Items listed in a dataset
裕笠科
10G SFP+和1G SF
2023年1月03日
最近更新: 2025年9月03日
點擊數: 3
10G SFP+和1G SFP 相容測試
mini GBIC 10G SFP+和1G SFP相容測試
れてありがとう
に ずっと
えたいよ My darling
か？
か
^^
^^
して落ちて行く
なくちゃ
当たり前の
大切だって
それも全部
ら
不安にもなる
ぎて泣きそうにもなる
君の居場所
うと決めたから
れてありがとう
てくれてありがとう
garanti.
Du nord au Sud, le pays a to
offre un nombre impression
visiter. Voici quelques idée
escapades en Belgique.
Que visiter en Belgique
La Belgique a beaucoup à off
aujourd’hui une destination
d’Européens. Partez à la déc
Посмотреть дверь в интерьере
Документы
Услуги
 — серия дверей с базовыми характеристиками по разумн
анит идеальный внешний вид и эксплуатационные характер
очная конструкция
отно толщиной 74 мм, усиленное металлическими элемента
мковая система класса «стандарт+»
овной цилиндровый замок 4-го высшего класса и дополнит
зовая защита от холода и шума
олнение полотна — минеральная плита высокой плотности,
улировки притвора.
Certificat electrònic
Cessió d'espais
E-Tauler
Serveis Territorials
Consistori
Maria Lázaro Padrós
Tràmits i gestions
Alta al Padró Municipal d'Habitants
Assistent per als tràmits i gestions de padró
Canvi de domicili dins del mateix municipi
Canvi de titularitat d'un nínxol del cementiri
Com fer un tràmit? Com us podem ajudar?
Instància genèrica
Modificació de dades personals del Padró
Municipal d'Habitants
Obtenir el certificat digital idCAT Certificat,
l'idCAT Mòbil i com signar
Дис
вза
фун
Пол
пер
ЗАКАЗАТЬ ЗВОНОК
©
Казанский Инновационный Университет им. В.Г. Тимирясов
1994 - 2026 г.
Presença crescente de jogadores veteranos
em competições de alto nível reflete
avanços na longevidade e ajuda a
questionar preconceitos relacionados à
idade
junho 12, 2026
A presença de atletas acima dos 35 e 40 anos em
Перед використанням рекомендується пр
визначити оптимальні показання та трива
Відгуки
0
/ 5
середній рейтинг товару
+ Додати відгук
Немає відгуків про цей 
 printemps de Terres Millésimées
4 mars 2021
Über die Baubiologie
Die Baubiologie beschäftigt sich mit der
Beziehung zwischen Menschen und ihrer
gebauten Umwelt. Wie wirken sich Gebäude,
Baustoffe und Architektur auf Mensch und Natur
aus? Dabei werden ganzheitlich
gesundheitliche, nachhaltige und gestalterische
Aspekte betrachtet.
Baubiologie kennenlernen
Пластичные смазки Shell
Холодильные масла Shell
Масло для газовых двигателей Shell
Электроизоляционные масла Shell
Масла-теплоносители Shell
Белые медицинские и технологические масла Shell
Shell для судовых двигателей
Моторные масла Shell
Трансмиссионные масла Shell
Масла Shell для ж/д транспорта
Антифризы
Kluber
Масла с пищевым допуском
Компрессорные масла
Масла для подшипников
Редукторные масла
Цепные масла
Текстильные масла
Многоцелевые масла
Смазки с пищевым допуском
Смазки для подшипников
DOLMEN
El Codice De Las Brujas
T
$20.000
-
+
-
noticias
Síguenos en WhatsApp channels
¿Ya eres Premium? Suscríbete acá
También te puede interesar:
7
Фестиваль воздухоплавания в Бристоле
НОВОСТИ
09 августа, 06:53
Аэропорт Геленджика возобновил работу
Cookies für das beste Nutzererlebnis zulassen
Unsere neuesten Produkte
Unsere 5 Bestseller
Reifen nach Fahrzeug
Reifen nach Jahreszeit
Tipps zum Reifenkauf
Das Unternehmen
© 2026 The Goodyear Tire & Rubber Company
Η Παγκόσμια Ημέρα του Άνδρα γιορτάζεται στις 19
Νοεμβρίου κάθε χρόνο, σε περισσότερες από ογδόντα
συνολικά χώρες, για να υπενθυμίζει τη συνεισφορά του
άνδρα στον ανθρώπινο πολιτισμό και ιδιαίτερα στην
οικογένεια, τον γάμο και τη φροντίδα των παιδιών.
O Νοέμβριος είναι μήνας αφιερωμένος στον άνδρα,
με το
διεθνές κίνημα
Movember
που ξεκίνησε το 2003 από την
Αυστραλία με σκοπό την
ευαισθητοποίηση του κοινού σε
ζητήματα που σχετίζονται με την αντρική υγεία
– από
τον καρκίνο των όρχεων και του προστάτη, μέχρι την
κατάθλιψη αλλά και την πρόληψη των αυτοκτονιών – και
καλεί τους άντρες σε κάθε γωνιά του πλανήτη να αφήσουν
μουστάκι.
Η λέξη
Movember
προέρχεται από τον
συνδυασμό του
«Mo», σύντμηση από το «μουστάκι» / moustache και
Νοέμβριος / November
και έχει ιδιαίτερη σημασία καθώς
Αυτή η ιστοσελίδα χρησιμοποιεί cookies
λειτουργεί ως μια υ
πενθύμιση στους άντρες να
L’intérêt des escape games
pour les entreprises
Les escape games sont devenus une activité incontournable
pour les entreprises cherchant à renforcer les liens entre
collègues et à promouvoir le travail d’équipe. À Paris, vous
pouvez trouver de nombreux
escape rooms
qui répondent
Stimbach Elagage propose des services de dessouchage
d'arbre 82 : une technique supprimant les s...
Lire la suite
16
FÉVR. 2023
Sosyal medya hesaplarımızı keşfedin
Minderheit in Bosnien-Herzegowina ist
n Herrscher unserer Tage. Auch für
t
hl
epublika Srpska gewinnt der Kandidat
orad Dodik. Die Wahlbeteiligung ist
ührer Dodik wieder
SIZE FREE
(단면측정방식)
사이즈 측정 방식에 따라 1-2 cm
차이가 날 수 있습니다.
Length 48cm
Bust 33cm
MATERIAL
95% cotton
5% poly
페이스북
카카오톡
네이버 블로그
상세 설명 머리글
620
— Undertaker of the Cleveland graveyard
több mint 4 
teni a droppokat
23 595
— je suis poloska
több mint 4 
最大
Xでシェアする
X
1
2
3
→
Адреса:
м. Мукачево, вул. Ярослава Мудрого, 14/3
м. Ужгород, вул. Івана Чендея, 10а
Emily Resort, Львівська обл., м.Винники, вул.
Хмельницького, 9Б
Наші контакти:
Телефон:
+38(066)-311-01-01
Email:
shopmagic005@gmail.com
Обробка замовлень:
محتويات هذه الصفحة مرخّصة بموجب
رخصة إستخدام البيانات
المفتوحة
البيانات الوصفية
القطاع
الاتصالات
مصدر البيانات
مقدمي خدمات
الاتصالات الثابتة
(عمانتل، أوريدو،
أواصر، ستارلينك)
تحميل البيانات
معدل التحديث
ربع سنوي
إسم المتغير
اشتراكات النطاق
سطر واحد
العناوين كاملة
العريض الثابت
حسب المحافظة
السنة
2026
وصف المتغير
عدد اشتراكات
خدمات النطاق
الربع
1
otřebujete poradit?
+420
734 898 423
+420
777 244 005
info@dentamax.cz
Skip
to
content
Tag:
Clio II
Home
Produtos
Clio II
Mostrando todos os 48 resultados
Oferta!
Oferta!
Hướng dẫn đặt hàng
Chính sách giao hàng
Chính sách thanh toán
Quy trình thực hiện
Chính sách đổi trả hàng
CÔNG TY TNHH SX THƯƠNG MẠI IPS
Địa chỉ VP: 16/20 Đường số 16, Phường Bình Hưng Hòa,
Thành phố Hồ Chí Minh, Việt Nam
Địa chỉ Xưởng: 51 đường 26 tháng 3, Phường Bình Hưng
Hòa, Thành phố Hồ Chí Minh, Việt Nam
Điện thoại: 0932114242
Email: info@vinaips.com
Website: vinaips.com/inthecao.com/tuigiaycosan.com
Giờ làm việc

### Problem
Gather from the entries above all lines that include the string "Νοέμβριος".

### Output of the exercise
O Νοέμβριος είναι μήνας αφιερωμένος στον άνδρα,
Νοέμβριος / November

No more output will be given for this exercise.